While some brushed this off as an intense conversation but with mutual respect behind it, others saw more unacceptable behavior. Former NFL wide receiver Steve Smith told the Detroit Free Press that Pleasant’s outburst was the early signs of a “train wreck waiting to happen.” Former Lions safety Glover Quin went to Instagram and condemned the coach’s actions.

“I didn’t see what made the coach go off like this, but how do you expect your player to go out and play for you after this!! These coaches be on some BS,” Quin captioned an Instagram story.

These players certainly bring a unique perspective, having been in NFL locker room and likely been on the wrong end of a shouting match before. But they’re also missing a piece of the equation: Okudah’s relationship with Pleasant.

Okudah’s teammate Amani Oruwariye tried to provide some clarity on Wednesday afternoon.

“I’m going to make it real clear. Everyone has particular relationships with coach Pleasant,” Oruwariye said. “He’s come here and really challenged everyone, because he sees the potential in everyone, and he really just wants to light that (fire) under every single guy. And he has different relationships, different ways of going about that, with everyone. But at the end of the day, it’s just two guys wanting to be great, you know what I mean? We have great relationships with coach Pleasant.”

Lions rookie cornerback Ifeatu Melifonwu backed up Pleasant, as well.

“Yeah, coach Pleasant is a really good coach, probably one of the best coaches I’ve ever had,” Melifonwu said. “It’s tough love sometimes, but you know it’s coming from a good place. It’s not ego or anything, he just wants us to be great.”

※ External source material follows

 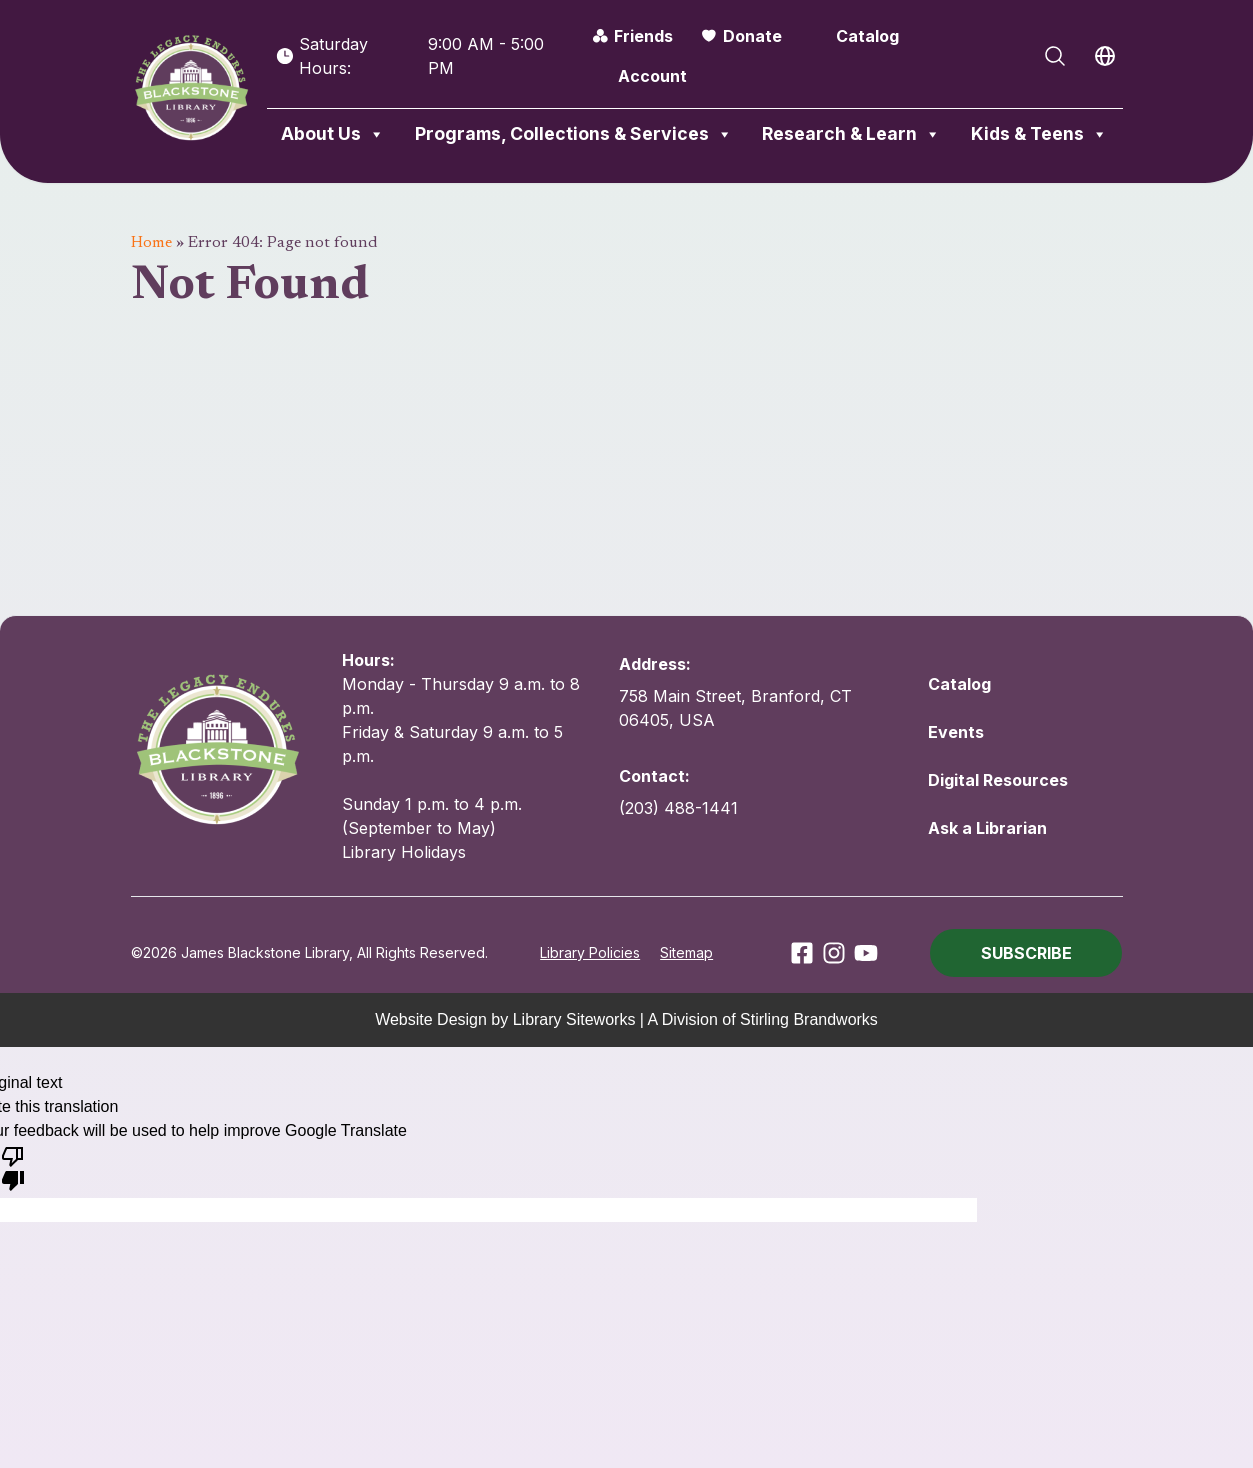 What do you see at coordinates (1026, 953) in the screenshot?
I see `[button]` at bounding box center [1026, 953].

From the outside, it’s hard to parse through it all. It shouldn’t be overlooked that Pleasant came back to Okudah shortly after the incident and embraced him following another poor play from the young cornerback.

Pleasant has certainly showed a fiery demeanor at practices, so it’s not something that is completely new. But while these NFL players outside of Detroit may not know the intricacies of these interpersonal relationships, their outlook matters, because that’s how other current players are going to see it, too. And that sort of thing could potentially impact free agency.

The incident was big enough for Pleasant to address the team afterwards, but Melifonwu said he wanted to keep that conversation in house. Head coach Dan Campbell also commented on the moment, telling 97.1 The Ticket that he was and wasn’t okay with it.

“It’s what goes on, on the sideline,” he said. ”It’s high emotions, man, it’s high stress. And sometimes it’s the only way to communicate, at times. You have to get through, you got to break through that barrier and sometimes there’s players and there’s coaches, when you get one blowup, now you can finally get some work done if that makes sense. And it just happens that way, naturally. I don’t want disruption, but at the same time I know this, that things got cleaned up after that and so, it’s just, that’s the way it goes sometimes.”

One can still debate whether the ends justify the means, but this is certainly a nuanced discussion that is hard to have without full knowledge of Okudah’s relationship with Pleasant, what exactly was said on the sidelines, what Pleasant said to the team afterwards, and how the coach will approach his conduct going forward.